A research framework for optimizing Retrieval-Augmented Generation (RAG) pipelines using Generative Evolutionary Prompt Adjustment (GEPA).
Retrieval-Augmented Generation (RAG) systems rely on complex interactions between multiple components (Query Planner, Retriever, Reranker, Generator). Optimizing these components individually often leads to sub-optimal end-to-end performance. We introduce a Staged Evolutionary Optimization approach that iteratively refines prompts for each module, ensuring downstream components adapt to the improved signal distributions of upstream modules.

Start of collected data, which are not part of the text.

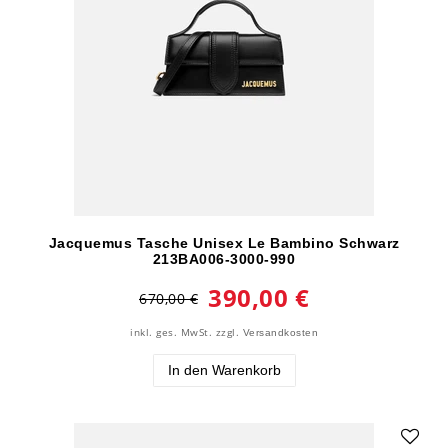
Jacquemus Tasche Unisex Le Bambino Schwarz
213BA006-3000-990
390,00 €
670,00 €
inkl. ges. MwSt.
zzgl.
Versandkosten
In den Warenkorb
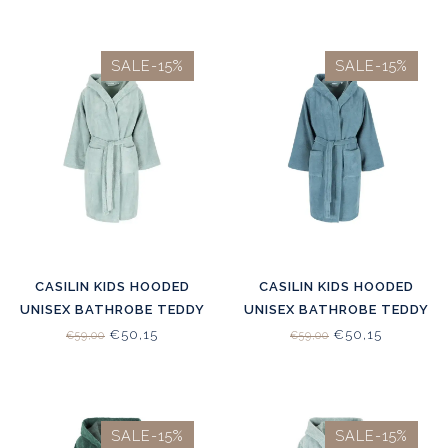
SALE-15%
SALE-15%
CASILIN KIDS HOODED
CASILIN KIDS HOODED
UNISEX BATHROBE TEDDY
UNISEX BATHROBE TEDDY
SEA GREEN
JEANS
€50,15
€50,15
€59,00
€59,00
SALE-15%
SALE-15%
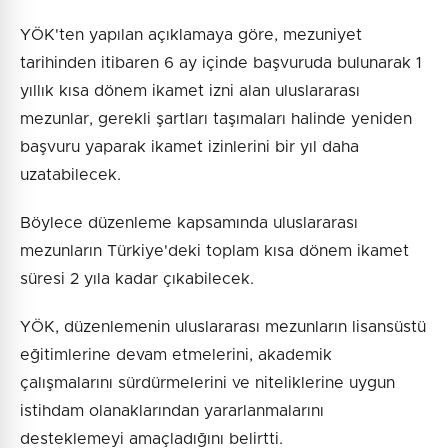
YÖK'ten yapılan açıklamaya göre, mezuniyet
tarihinden itibaren 6 ay içinde başvuruda bulunarak 1
yıllık kısa dönem ikamet izni alan uluslararası
mezunlar, gerekli şartları taşımaları halinde yeniden
başvuru yaparak ikamet izinlerini bir yıl daha
uzatabilecek.
Böylece düzenleme kapsamında uluslararası
mezunların Türkiye'deki toplam kısa dönem ikamet
süresi 2 yıla kadar çıkabilecek.
YÖK, düzenlemenin uluslararası mezunların lisansüstü
eğitimlerine devam etmelerini, akademik
çalışmalarını sürdürmelerini ve niteliklerine uygun
istihdam olanaklarından yararlanmalarını
desteklemeyi amaçladığını belirtti.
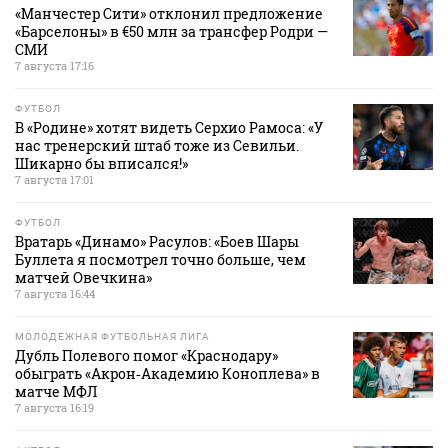
«Манчестер Сити» отклонил предложение
«Барселоны» в €50 млн за трансфер Родри —
СМИ
7 августа 17:16
ФУТБОЛ
В «Родине» хотят видеть Серхио Рамоса: «У
нас тренерский штаб тоже из Севильи.
Шикарно бы вписался!»
7 августа 17:01
ФУТБОЛ
Вратарь «Динамо» Расулов: «Боев Шары
Буллета я посмотрел точно больше, чем
матчей Овечкина»
7 августа 16:44
МОЛОДЕЖНАЯ ФУТБОЛЬНАЯ ЛИГА
Дубль Полевого помог «Краснодару»
обыграть «Акрон‑Академию Коноплева» в
матче МФЛ
7 августа 16:19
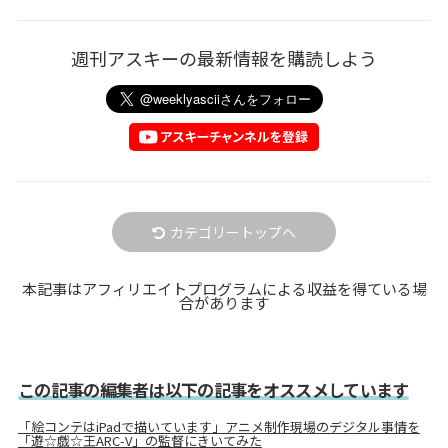
週刊アスキーの最新情報を購読しよう
カテゴリートップへ
本記事はアフィリエイトプログラムによる収益を得ている場
合があります
この記事の編集者は以下の記事をオススメしています
「絵コンテはiPadで描いています」アニメ制作現場のデジタル事情を
「遊☆戯☆王ARC-V」の監督にきいてみた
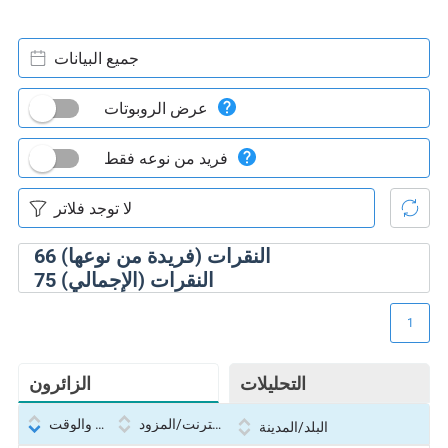
جميع البيانات
عرض الروبوتات
فريد من نوعه فقط
النقرات (فريدة من نوعها)
66
النقرات (الإجمالي)
75
1
التحليلات
الزائرون
بروتوكول الإنترنت/المزود
التاريخ والوقت
البلد/المدينة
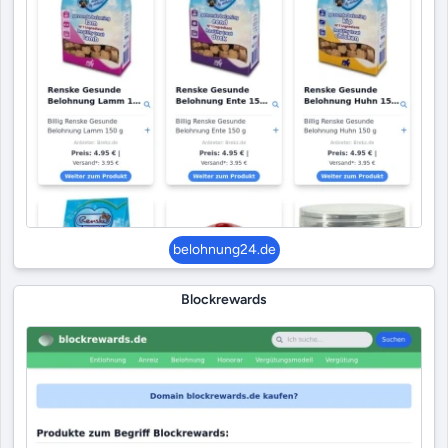
belohnung24.de
Blockrewards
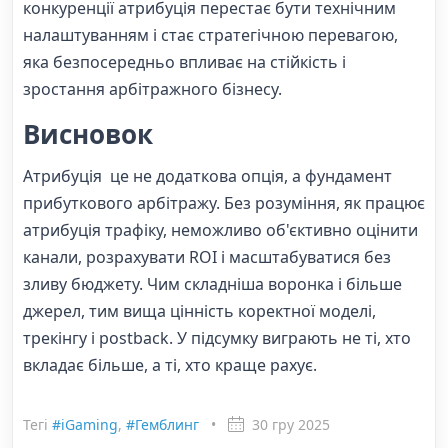
конкуренції атрибуція перестає бути технічним
налаштуванням і стає стратегічною перевагою,
яка безпосередньо впливає на стійкість і
зростання арбітражного бізнесу.
Висновок
Атрибуція це не додаткова опція, а фундамент
прибуткового арбітражу. Без розуміння, як працює
атрибуція трафіку, неможливо об'єктивно оцінити
канали, розрахувати ROI і масштабуватися без
зливу бюджету. Чим складніша воронка і більше
джерел, тим вища цінність коректної моделі,
трекінгу і postback. У підсумку виграють не ті, хто
вкладає більше, а ті, хто краще рахує.
Тегі
#iGaming
,
#Гемблинг
•
30 гру 2025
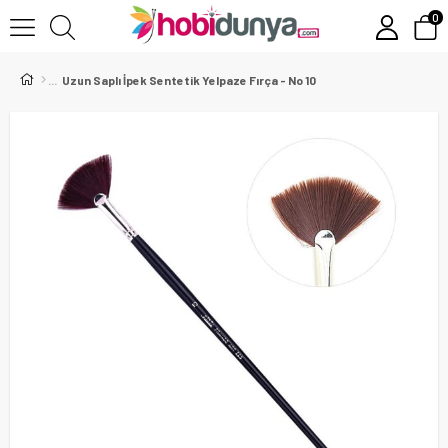
0
Uzun Saplı İpek Sentetik Yelpaze Fırça - No 10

Our framework provides robust evaluation, statistical significance testing, and reproducibility for high-stakes domains like financial document analysis.
- Iterative Staged Optimization: Optimizes components in topological order (Query Planner → Reranker → Generator) to maximize holistic performance.
- Modular RAG Architecture:
- Query Planner: Decomposes complex queries.
- Reranker: Cross-encoder based filtering and deduplication.
- Generator: Context-aware response generation.
- Robust Evaluation Engine:
- Strict Train/Validation/Test splits to prevent data leakage.
- Comprehensive metrics: Precision/Recall, BLEU/ROUGE, and custom RAGAS-based scores.
- Statistical significance testing (Confidence Intervals, p-values).
- Python 3.9+
- OpenAI API Key (for GPT-4/GPT-3.5)
-
Install dependencies
pip install -r requirements.txt
-
Configure Environment Create a
.envfile in the root directory:OPENAI_API_KEY=your_sk_...
To reproduce the full research experiment with train/val/test splits and staged optimization:
python run_research_experiment.py \
--experiment_name "output_001" \
--n_queries 100 \
--model "gpt-4-turbo"To run a standalone optimization pass:
python run_optimization.py \
--data_path data/train/ \
--output_dir gepa_runs/rag-optimization/
├── modules/ # Core RAG Component Implementations
│ ├── evaluation/ # Metrics and RAGAS integration
│ ├── generator/ # LLM Response Generation
│ ├── query_planner/ # Query decomposition and strategy
│ ├── reranker/ # Context filtering and ranking
│ ├── base.py # Base abstractions
│ └── pipeline.py # End-to-end pipeline orchestrator
├── gepa_adapters/ # GEPA Optimization Interfaces
│ ├── generator_adapter.py
│ ├── query_planner_adapter.py
│ └── reranker_adapter.py
├── run_research_experiment.py # Main entry point for research exp
├── run_optimization.py # Optimization runner
└── requirements.txt # Dependencies
Our approach optimizes the RAG pipeline in three distinct stages:
- Query Planner Optimization: Evolves decomposition strategies to maximize retrieval recall.
- Reranker Optimization: Tunes filtering logic using the optimized queries from Stage 1, focusing on precision and context window utilization.
- Generator Optimization: Refines response synthesis prompts conditioned on the high-quality context from Stage 2.
This project is licensed under the MIT License - see the LICENSE file for details.